===== SUPPLIED DATA
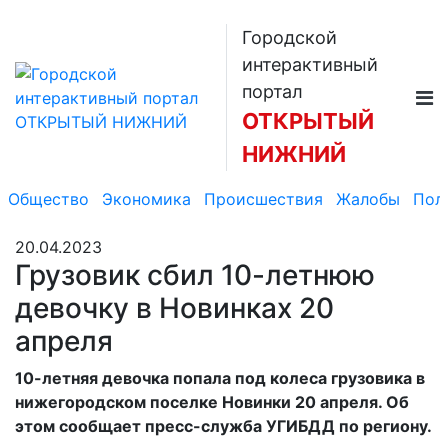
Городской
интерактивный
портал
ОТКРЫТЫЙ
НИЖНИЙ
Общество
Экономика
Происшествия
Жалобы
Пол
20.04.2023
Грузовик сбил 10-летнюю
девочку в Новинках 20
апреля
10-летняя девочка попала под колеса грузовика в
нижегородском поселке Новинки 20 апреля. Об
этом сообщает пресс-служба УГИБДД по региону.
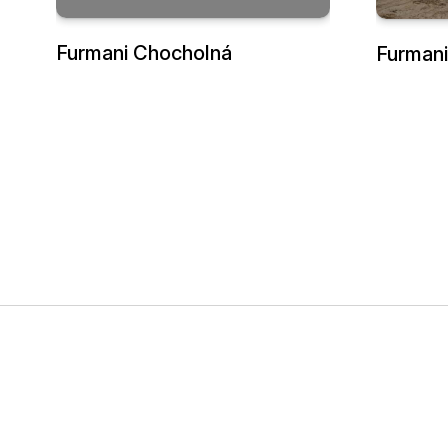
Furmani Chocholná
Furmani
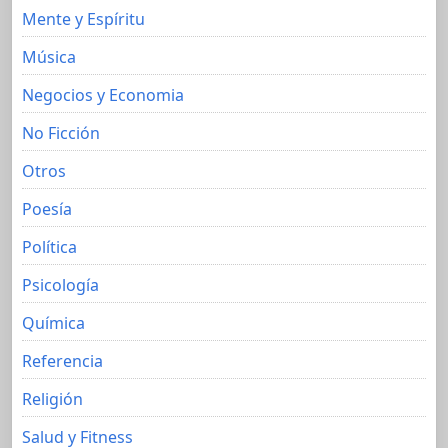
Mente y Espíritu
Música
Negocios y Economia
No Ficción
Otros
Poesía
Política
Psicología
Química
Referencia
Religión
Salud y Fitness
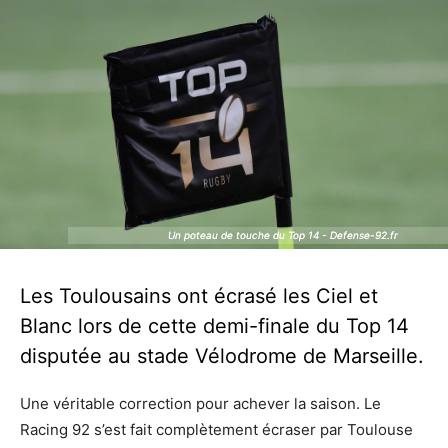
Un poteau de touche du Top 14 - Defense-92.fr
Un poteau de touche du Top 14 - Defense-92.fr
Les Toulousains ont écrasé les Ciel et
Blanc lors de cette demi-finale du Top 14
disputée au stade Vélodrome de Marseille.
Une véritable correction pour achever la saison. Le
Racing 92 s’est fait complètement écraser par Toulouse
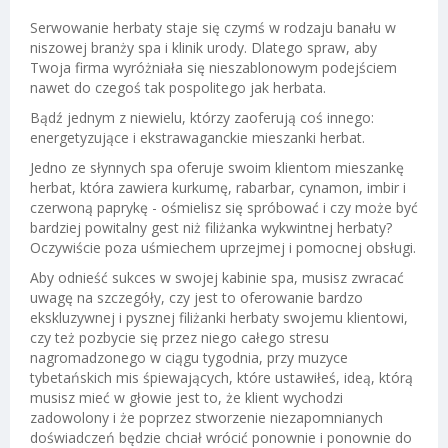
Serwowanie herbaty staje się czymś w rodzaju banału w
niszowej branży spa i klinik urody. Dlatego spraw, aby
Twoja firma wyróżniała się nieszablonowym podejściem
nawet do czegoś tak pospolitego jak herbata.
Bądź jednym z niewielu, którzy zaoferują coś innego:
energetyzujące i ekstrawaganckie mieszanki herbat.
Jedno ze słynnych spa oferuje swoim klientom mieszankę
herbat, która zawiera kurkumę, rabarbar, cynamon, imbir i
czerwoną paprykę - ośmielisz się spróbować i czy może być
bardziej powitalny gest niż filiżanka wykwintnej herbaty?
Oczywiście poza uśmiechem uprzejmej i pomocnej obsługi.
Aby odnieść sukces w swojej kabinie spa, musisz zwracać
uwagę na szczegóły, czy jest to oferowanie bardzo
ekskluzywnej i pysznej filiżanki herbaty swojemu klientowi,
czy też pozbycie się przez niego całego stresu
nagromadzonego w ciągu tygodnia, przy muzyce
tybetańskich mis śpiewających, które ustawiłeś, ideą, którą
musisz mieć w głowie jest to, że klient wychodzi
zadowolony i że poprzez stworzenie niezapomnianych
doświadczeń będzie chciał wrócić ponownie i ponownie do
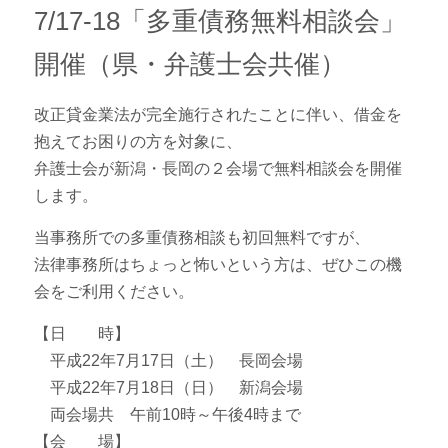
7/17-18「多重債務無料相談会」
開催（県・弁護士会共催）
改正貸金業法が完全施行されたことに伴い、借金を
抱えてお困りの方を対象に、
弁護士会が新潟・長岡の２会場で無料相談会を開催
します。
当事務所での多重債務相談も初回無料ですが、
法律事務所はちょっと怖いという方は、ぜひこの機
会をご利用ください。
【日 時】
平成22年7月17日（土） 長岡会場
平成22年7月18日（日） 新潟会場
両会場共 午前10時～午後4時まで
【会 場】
==========
# [DIRECTIONS]
Show all of the lines above in which "jest" is present.

# [TASK RESPONSE]
uwagę na szczegóły, czy jest to oferowanie bardzo
musisz mieć w głowie jest to, że klient wychodzi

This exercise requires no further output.